Over 100 people interviewed on “toxic” Sony workplace culture under Denis Handlin for ‘Four Corners’ investigation

Current and former employees at the label have made explosive claims to 'Four Corners' for an exposé airing October 11

More than 100 current and former employees of Sony Music Australia were interviewed for the ABC’s upcoming Four Corners investigation on their experiences working under Denis Handlin, the label’s longtime CEO who was abruptly dismissed in June.

Airing tonight (October 11) at 8.30pm, the programme is set to air explosive claims of a culture of bullying, discrimination and misconduct at the label under Handlin’s 37-year term as CEO.

This morning, the ABC published an accompanying article by Four Corners reporters Grace Tobin and Lucy Carter as well as producer Ali Russell containing interviews with some of former Sony staff. Former finance director Alan Terrey was quoted as saying anyone who worked below Handlin “were basically puppets and he pulled all the strings and he demanded his actions to be followed”.

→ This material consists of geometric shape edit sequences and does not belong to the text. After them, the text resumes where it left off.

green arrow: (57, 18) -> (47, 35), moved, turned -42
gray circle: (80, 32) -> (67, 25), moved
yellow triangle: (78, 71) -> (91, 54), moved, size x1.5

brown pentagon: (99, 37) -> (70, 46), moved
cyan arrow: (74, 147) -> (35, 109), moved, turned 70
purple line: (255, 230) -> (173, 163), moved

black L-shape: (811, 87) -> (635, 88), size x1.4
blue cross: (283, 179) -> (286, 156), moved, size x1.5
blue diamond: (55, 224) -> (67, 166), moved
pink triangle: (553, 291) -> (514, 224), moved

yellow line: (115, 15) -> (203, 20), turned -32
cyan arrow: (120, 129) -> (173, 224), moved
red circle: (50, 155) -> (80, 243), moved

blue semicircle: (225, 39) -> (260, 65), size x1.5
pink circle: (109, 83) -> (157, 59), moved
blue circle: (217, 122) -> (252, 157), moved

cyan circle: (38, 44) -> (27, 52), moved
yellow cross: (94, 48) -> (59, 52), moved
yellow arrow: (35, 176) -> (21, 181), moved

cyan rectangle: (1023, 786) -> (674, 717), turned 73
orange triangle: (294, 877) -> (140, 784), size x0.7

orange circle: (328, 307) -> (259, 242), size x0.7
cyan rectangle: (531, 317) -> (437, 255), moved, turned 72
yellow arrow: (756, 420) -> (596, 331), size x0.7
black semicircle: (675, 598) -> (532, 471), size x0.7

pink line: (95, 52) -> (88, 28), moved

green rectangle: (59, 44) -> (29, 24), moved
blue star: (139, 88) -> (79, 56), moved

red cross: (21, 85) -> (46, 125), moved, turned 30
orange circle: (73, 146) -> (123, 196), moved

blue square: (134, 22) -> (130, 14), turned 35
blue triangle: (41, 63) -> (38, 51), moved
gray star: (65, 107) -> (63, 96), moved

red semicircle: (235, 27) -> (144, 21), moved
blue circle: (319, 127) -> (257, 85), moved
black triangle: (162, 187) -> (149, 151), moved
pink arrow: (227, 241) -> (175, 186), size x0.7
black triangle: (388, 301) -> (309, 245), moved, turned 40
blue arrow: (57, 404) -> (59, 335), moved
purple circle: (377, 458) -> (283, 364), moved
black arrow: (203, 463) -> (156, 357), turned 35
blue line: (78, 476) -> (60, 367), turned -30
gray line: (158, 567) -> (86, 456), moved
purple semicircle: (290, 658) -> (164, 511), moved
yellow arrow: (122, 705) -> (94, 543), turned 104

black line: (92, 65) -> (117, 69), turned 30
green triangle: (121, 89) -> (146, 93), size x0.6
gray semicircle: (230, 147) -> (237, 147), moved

“His day-to-day dealings with people were pretty much at the executive level so they’re the people who really copped the abuse and the toxic behaviour,” he said.

“Occasionally, he would bring some lower minion into a board meeting and absolutely destroy them in front of his superior.

“But it was meted out to everybody, nobody escaped.”

Four Corners also reports that at least seven women were made redundant at Sony Music Australia while on maternity leave over a six-year period up to 2013, and paid cash settlements.

In a statement to Four Corners, Handlin wrote: “I have always provided support and encouragement to women in the industry and personally championed diversity”.

“I would never tolerate treating women in an inappropriate or discriminatory manner,” he said. “At any time I was made aware of this sort of behaviour I took action to ensure that it was stopped and didn’t occur again.”

In a statement shared by Four Corners, a spokesperson from Sony Music Entertainment said: “We take all allegations of bullying, harassment and other inappropriate behaviour from our employees very seriously and investigate them vigorously.

“Only recently did claims surface and we are examining them expeditiously.”

However, according to Four Corners, executives in New York have reportedly been aware of Handlin’s conduct since the 1990s, with then-Australian human resources head Greg Lockhart making multiple complaints about Handlin over the decade.

Toward the end of the decade, Terrey, Lockhart and two other executives were reportedly asked to write a report about Handlin’s behaviour. The report outlined examples of “frequent mad rages of screaming and bullying”, humiliating and intimidating staff, and “purposely [setting] out to destroy people for power”, Four Corners reports.

Eleanor McKay, who worked as a secretary for the company, referred to Handlin as an “equal opportunity abuser”, noting that was the kindest thing she could say about him.

“He was as mean to men as he was to women,” she said.

McKay also outlined Handlin’s leadership approach when it came to Sony’s major competitors. “I remember in the sales meetings he’d get everyone to chant, ‘Fuck EMI. Fuck Warner’,” she said, “It wasn’t enough to go, ‘We’re great, we’re the best’, it’s like, ‘Everybody else is shit’.”

“I think in an industry that tolerates bad behaviour … he was a star performer,” she continued.

“When you actually shock people in music, you’re behaving pretty badly.”

Following the report, 10 Australian executives were flown to New York to contribute to an investigation conducted by the head office. Handlin was suspended in light of the investigation but returned to Sony Music Australia three months later, remaining at its helm for two more decades.

When Handlin was dismissed in June, ending his over 50 years working for Sony, global CEO Rob Stringer told staff in an email “it is time for a change in leadership”. The label has yet to announce a replacement for Handlin, though at ARIA his role as Chairman has been filled by Natalie Waller.

Handlin’s exit from the role came a week after reports that Sony Music’s head office in the United States was investigating allegations of discrimination, bullying and harassment in the Australian office.

In September, Handlin issued his first public statement since his dismissal, responding to allegations of sexual misconduct and inappropriate workplace behaviour at Sony Music Australia that were reported by the Sydney Morning Herald and The Guardian, among other publications. Though the incidents were alleged to have occured during Handlin’s tenure at the label, no allegations were levelled at him.

Handlin said in a statement to the podcast Everybody Knows that while he was CEO of the label, he had engaged external legal counsel and advisers to conduct independent inquiries into allegations of sexual misconduct, and ensured that survivors were provided counselling.